### Data for review:
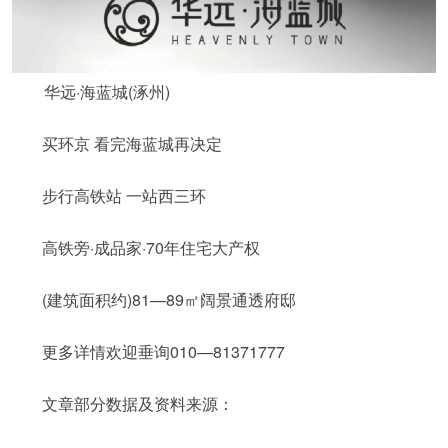
华远·海蓝城(涿州)
买环京 看完海蓝城再决定
步行高铁站 一站西三环
高铁旁·成品家·70年住宅大产权
(建筑面积约)81—89㎡阔景通透府邸
更多详情欢迎垂询010—81371777
文章部分数据及资料来源：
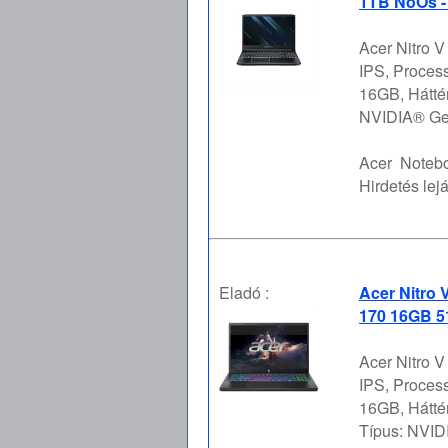
1TB NoOs -
Acer Nitro 
IPS, Proces
16GB, Hátté
NVIDIA® GeF
Acer
Notebo
Hirdetés lejá
Eladó :
Acer Nitro 
170 16GB 5
Acer Nitro 
IPS, Proces
16GB, Hátt
Típus: NVI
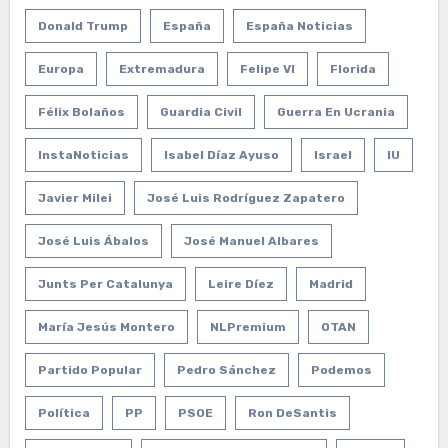
Donald Trump
España
España Noticias
Europa
Extremadura
Felipe VI
Florida
Félix Bolaños
Guardia Civil
Guerra En Ucrania
InstaNoticias
Isabel Díaz Ayuso
Israel
IU
Javier Milei
José Luis Rodríguez Zapatero
José Luis Ábalos
José Manuel Albares
Junts Per Catalunya
Leire Díez
Madrid
María Jesús Montero
NLPremium
OTAN
Partido Popular
Pedro Sánchez
Podemos
Política
PP
PSOE
Ron DeSantis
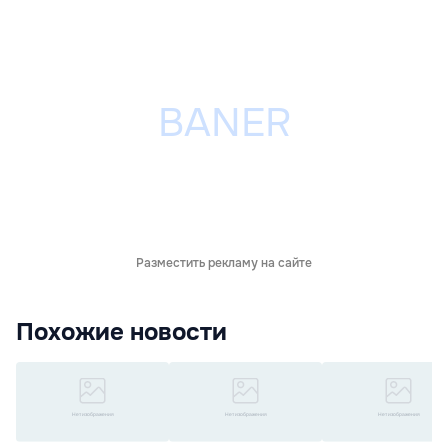
Разместить рекламу на сайте
Похожие новости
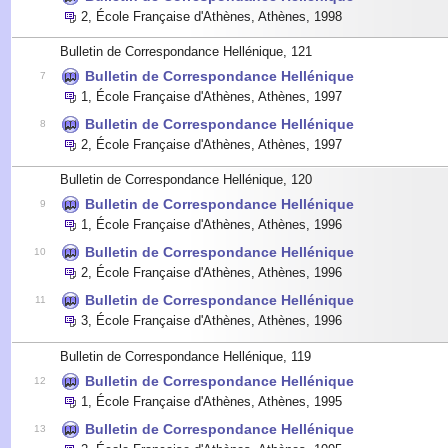
2
,
École Française d'Athènes, Athènes
,
1998
Bulletin de Correspondance Hellénique, 121
Bulletin de Correspondance Hellénique
7
1
,
École Française d'Athènes, Athènes
,
1997
Bulletin de Correspondance Hellénique
8
2
,
École Française d'Athènes, Athènes
,
1997
Bulletin de Correspondance Hellénique, 120
Bulletin de Correspondance Hellénique
9
1
,
École Française d'Athènes, Athènes
,
1996
Bulletin de Correspondance Hellénique
10
2
,
École Française d'Athènes, Athènes
,
1996
Bulletin de Correspondance Hellénique
11
3
,
École Française d'Athènes, Athènes
,
1996
Bulletin de Correspondance Hellénique, 119
Bulletin de Correspondance Hellénique
12
1
,
École Française d'Athènes, Athènes
,
1995
Bulletin de Correspondance Hellénique
13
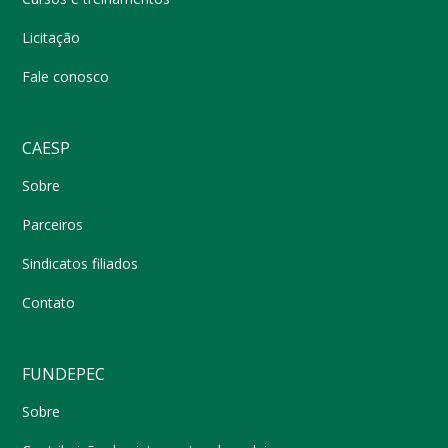
Licitação
Fale conosco
CAESP
Sobre
Parceiros
Sindicatos filiados
Contato
FUNDEPEC
Sobre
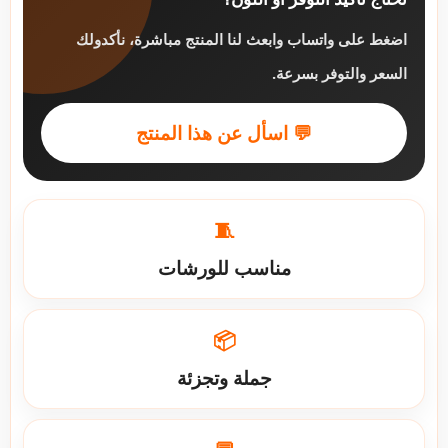
اضغط على واتساب وابعث لنا المنتج مباشرة، نأكدولك
السعر والتوفر بسرعة.
💬 اسأل عن هذا المنتج
🧵
مناسب للورشات
📦
جملة وتجزئة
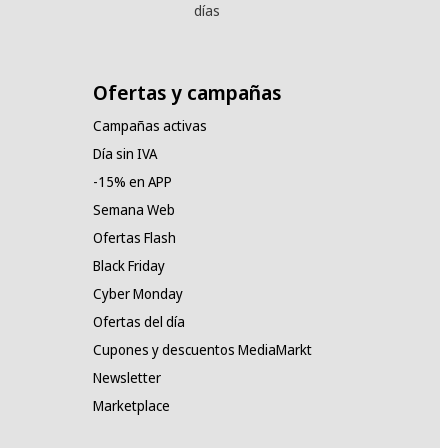
días
Ofertas y campañas
Campañas activas
Día sin IVA
-15% en APP
Semana Web
Ofertas Flash
Black Friday
Cyber Monday
Ofertas del día
Cupones y descuentos MediaMarkt
Newsletter
Marketplace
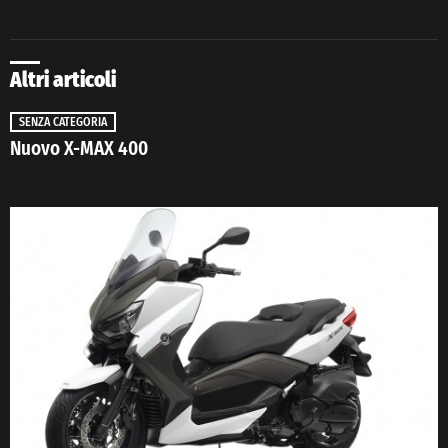
Altri articoli
SENZA CATEGORIA
Nuovo X-MAX 400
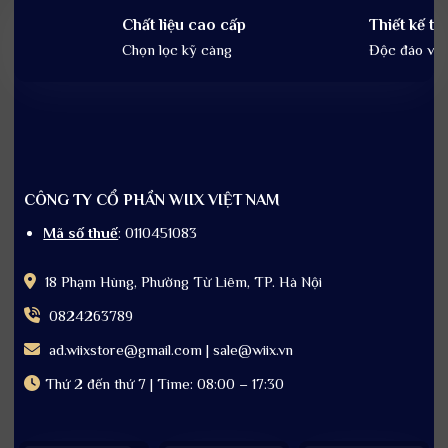
Chất liệu cao cấp
Thiết kế tin
Chọn lọc kỹ càng
Độc đáo và t
CÔNG TY CỔ PHẦN WIIX VIỆT NAM
Mã số thuế
: 0110451083
18 Phạm Hùng, Phường Từ Liêm, TP. Hà Nội
0824263789
ad.wiixstore@gmail.com | sale@wiix.vn
Thứ 2 đến thứ 7 | Time: 08:00 – 17:30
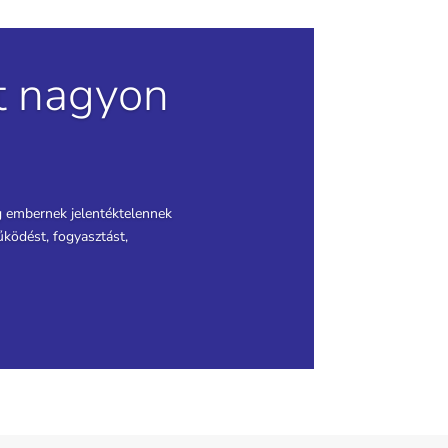
t nagyon
ag embernek jelentéktelennek
űködést, fogyasztást,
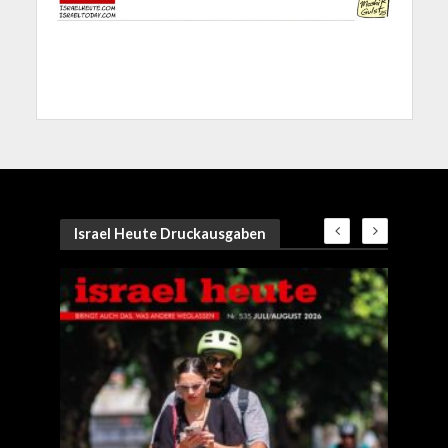
Israel Heute Druckausgaben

### Work request:
Would you copy the records word for word, without any of their pictures?

### Written solution:
华远·海蓝城(涿州)
买环京 看完海蓝城再决定
步行高铁站 一站西三环
高铁旁·成品家·70年住宅大产权
(建筑面积约)81—89㎡阔景通透府邸
更多详情欢迎垂询010—81371777
文章部分数据及资料来源：
1TB NoOs -
Acer Nitro 
IPS, Proces
16GB, Hátté
NVIDIA® GeF
Acer
Notebo
Hirdetés lejá
Eladó :
Acer Nitro 
170 16GB 5
Acer Nitro 
IPS, Proces
16GB, Hátt
Típus: NVI
Donald Trump
España
España Noticias
Europa
Extremadura
Felipe VI
Florida
Félix Bolaños
Guardia Civil
Guerra En Ucrania
InstaNoticias
Isabel Díaz Ayuso
Israel
IU
Javier Milei
José Luis Rodríguez Zapatero
José Luis Ábalos
José Manuel Albares
Junts Per Catalunya
Leire Díez
Madrid
María Jesús Montero
NLPremium
OTAN
Partido Popular
Pedro Sánchez
Podemos
Política
PP
PSOE
Ron DeSantis
Разместить рекламу на сайте
Похожие новости
2
,
École Française d'Athènes, Athènes
,
1998
Bulletin de Correspondance Hellénique, 121
Bulletin de Correspondance Hellénique
7
1
,
École Française d'Athènes, Athènes
,
1997
Bulletin de Correspondance Hellénique
8
2
,
École Française d'Athènes, Athènes
,
1997
Bulletin de Correspondance Hellénique, 120
Bulletin de Correspondance Hellénique
9
1
,
École Française d'Athènes, Athènes
,
1996
Bulletin de Correspondance Hellénique
10
2
,
École Française d'Athènes, Athènes
,
1996
Bulletin de Correspondance Hellénique
11
3
,
École Française d'Athènes, Athènes
,
1996
Bulletin de Correspondance Hellénique, 119
Bulletin de Correspondance Hellénique
12
1
,
École Française d'Athènes, Athènes
,
1995
Bulletin de Correspondance Hellénique
13
Licitação
Fale conosco
CAESP
Sobre
Parceiros
Sindicatos filiados
Contato
FUNDEPEC
Sobre
اضغط على واتساب وابعث لنا المنتج مباشرة، نأكدولك
السعر والتوفر بسرعة.
💬 اسأل عن هذا المنتج
🧵
مناسب للورشات
📦
جملة وتجزئة
días
Ofertas y campañas
Campañas activas
Día sin IVA
-15% en APP
Semana Web
Ofertas Flash
Black Friday
Cyber Monday
Ofertas del día
Cupones y descuentos MediaMarkt
Newsletter
Marketplace
Altri articoli
SENZA CATEGORIA
Nuovo X-MAX 400
Chất liệu cao cấp
Thiết kế tin
Chọn lọc kỹ càng
Độc đáo và t
CÔNG TY CỔ PHẦN WIIX VIỆT NAM
Mã số thuế
: 0110451083
18 Phạm Hùng, Phường Từ Liêm, TP. Hà Nội
0824263789
ad.wiixstore@gmail.com | sale@wiix.vn
Thứ 2 đến thứ 7 | Time: 08:00 – 17:30
t nagyon
ag embernek jelentéktelennek
űködést, fogyasztást,
Israel Heute Druckausgaben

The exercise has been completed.